Records shown:
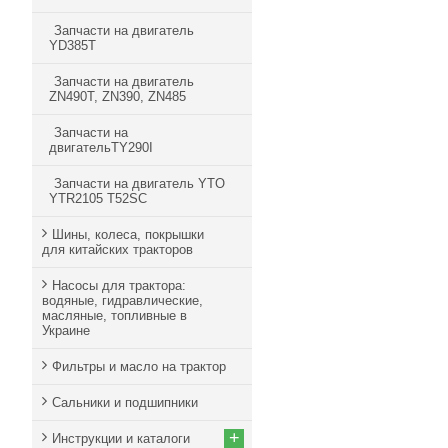
Запчасти на двигатель
YD385T
Запчасти на двигатель
ZN490T, ZN390, ZN485
Запчасти на
двигательTY290I
Запчасти на двигатель YTO
YTR2105 T52SC
Шины, колеса, покрышки
для китайских тракторов
Насосы для трактора:
водяные, гидравлические,
масляные, топливные в
Украине
Фильтры и масло на трактор
Сальники и подшипники
+
Инструкции и каталоги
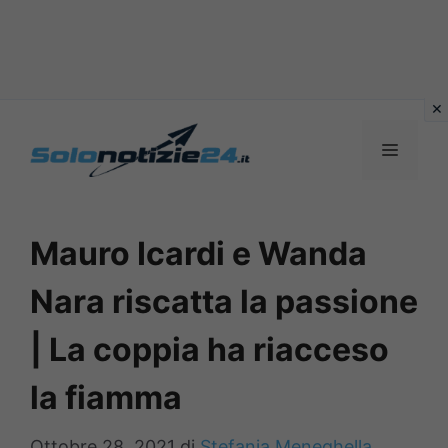
Vai
al
MENU
contenuto
Mauro Icardi e Wanda
Nara riscatta la passione
| La coppia ha riacceso
la fiamma
Ottobre 28, 2021
di
Stefania Meneghella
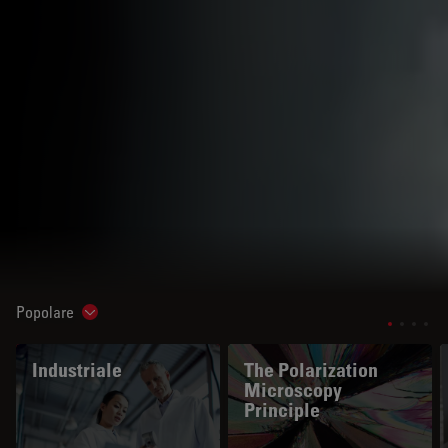
Popolare
Show subnavigation
Industriale
The Polarization
Microscopy
Principle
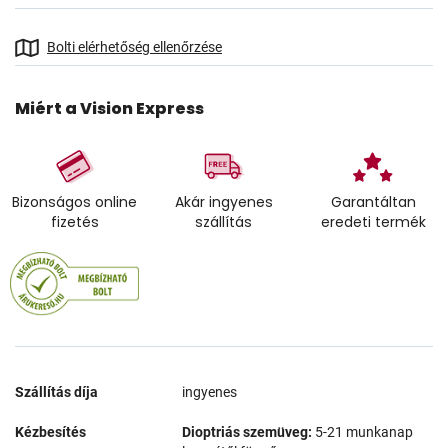
Bolti elérhetőség ellenőrzése
Miért a Vision Express
Bizonságos online
Akár ingyenes
Garantáltan
fizetés
szállítás
eredeti termék
Szállítás díja
ingyenes
Kézbesítés
Dioptriás szemüveg:
5-21 munkanap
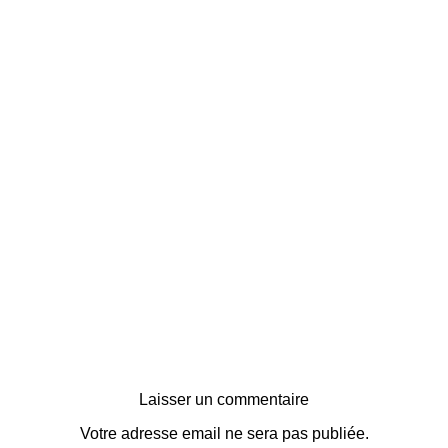
Laisser un commentaire
Votre adresse email ne sera pas publiée.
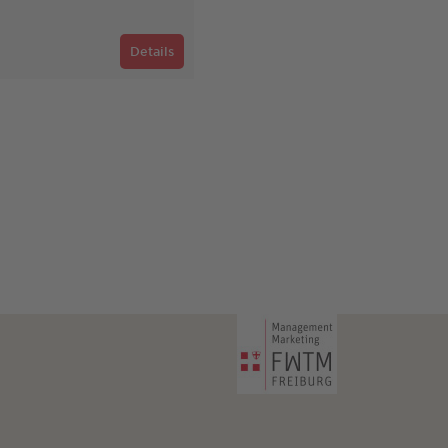
Details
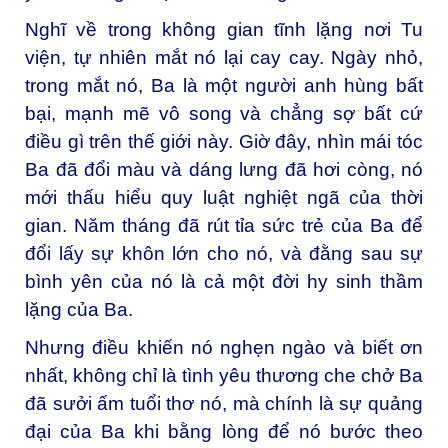
Nghĩ về trong không gian tĩnh lặng nơi Tu
viện, tự nhiên mắt nó lại cay cay. Ngày nhỏ,
trong mắt nó, Ba là một người anh hùng bất
bại, mạnh mẽ vô song và chẳng sợ bất cứ
điều gì trên thế giới này. Giờ đây, nhìn mái tóc
Ba đã đổi màu và dáng lưng đã hơi còng, nó
mới thấu hiểu quy luật nghiệt ngã của thời
gian. Năm tháng đã rút tỉa sức trẻ của Ba để
đổi lấy sự khôn lớn cho nó, và đằng sau sự
bình yên của nó là cả một đời hy sinh thầm
lặng của Ba.
Nhưng điều khiến nó nghẹn ngào và biết ơn
nhất, không chỉ là tình yêu thương che chở Ba
đã sưởi ấm tuổi thơ nó, mà chính là sự quảng
đại của Ba khi bằng lòng để nó bước theo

What needs to be done: Only the lines from the one holding "Nhưng điều khiến nó nghẹn ngào và biết ơn" through the end of the listing should be given again, exactly and with both ends included.

Solution:
Nhưng điều khiến nó nghẹn ngào và biết ơn
nhất, không chỉ là tình yêu thương che chở Ba
đã sưởi ấm tuổi thơ nó, mà chính là sự quảng
đại của Ba khi bằng lòng để nó bước theo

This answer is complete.